The bureau slashed its criminal investigative workforce to expand its national security role after the Sept. 11 attacks, shifting more than 1,800 agents, or nearly one-third of all agents in criminal programs, to terrorism and intelligence duties. Current and former officials say the cutbacks have left the bureau seriously exposed in investigating areas such as white-collar crime, which has taken on urgent importance in recent weeks because of the nation's economic woes.

The pressure on the FBI has recently increased with the disclosure of criminal investigations into some of the largest players in the financial collapse, including Fannie Mae and Freddie Mac. The FBI is planning to double the number of agents working financial crimes by reassigning several hundred agents amid a mood of national alarm. But some people inside and out of the Justice Department wonder where the agents will come from and whether they will be enough.

So depleted are the ranks of the FBI's white-collar investigators that executives in the private sector say they have had difficulty attracting the bureau's attention in cases involving possible frauds of millions of dollars. Some companies victimized by fraud have begun turning to private investigators and accountants to do the legwork in the cases before turning their work over to the FBI.

Since 2004, FBI officials have warned that mortgage fraud posed a looming threat, and the bureau has repeatedly asked the Bush administration for more money to replenish the ranks of agents handling nonterrorism investigations, according to records and interviews. But each year, the requests have been denied, with no new agents approved for financial crimes, as policy makers focused on counterterrorism.
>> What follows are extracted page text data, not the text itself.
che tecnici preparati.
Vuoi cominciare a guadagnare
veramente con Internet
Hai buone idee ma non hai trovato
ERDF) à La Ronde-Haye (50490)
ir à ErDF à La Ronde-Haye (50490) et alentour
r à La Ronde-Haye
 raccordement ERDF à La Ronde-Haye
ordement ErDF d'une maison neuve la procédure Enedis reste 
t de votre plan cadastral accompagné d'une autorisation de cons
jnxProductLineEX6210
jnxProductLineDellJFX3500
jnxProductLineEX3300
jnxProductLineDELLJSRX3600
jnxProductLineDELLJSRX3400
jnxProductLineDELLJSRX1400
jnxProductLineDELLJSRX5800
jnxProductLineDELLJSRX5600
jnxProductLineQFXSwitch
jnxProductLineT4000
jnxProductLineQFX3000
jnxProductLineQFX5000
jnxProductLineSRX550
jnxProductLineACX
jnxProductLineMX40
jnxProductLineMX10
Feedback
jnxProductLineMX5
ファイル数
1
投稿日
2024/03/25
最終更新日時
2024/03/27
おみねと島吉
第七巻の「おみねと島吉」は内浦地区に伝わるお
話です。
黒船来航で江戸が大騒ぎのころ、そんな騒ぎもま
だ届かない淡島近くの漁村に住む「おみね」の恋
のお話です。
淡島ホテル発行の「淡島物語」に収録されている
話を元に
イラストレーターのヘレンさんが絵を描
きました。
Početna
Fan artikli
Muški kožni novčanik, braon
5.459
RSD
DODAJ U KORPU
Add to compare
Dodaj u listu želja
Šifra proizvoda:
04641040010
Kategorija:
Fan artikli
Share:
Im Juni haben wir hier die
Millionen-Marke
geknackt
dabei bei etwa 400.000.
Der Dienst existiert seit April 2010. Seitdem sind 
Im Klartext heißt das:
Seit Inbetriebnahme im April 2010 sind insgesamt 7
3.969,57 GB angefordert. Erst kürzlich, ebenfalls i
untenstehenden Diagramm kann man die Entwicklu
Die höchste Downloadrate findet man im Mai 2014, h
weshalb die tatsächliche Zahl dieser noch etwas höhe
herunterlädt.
According to previously undisclosed internal FBI data, the cutbacks have been particularly severe in staffing for investigations into white-collar crimes such as mortgage fraud, with a loss of 625 agents, or 36 percent of its 2001 levels.

Overall, the number of criminal cases that the FBI has brought to federal prosecutors - including a wide range of crimes such as drug trafficking and violent crime - dropped 26 percent in the last seven years, going from 11,029 cases to 8,187, Justice Department data showed.

"Clearly, we have felt the effects of moving resources from criminal investigations to national security," said the FBI's assistant director, John Miller. "In white collar crime, while we initiated fewer cases overall, we targeted the areas where we could have the biggest impact. We focused on multimillion-dollar corporate fraud, where we could make arrests but also recover money for the fraud victims."

But Justice Department data, which include cases from other agencies, such as the Secret Service and Postal Service, illustrates the impact. Prosecutions of frauds against financial institutions dropped 48 percent from 2000 to 2007, insurance fraud cases plummeted 75 percent, and securities fraud cases dropped 17 percent.

Statistics from a research group at Syracuse University, the Transactional Records Access Clearinghouse, using different methodology and looking only at the FBI, show an even steeper decline of nearly 50 percent in overall white-collar crime prosecutions during the same period.

In addition to the investigations into Fannie Mae and Freddie Mac, the FBI is carrying out investigations of American International Group and Lehman Brothers, and it has opened more than 1,500 other mortgage-related investigations into companies both big and small. Some FBI officials privately worry that the trillion-dollar federal bailout of the financial industry may itself become a problem because it contains inadequate controls.

No one has suggested that a quicker response would have averted the mortgage meltdown, but some officials said a faster reaction might have deterred more of the early schemes.

"They were very late to the game," Representative Zoe Lofgren, a Democrat from California. "They were not on top of this, and they're just now starting to really do something."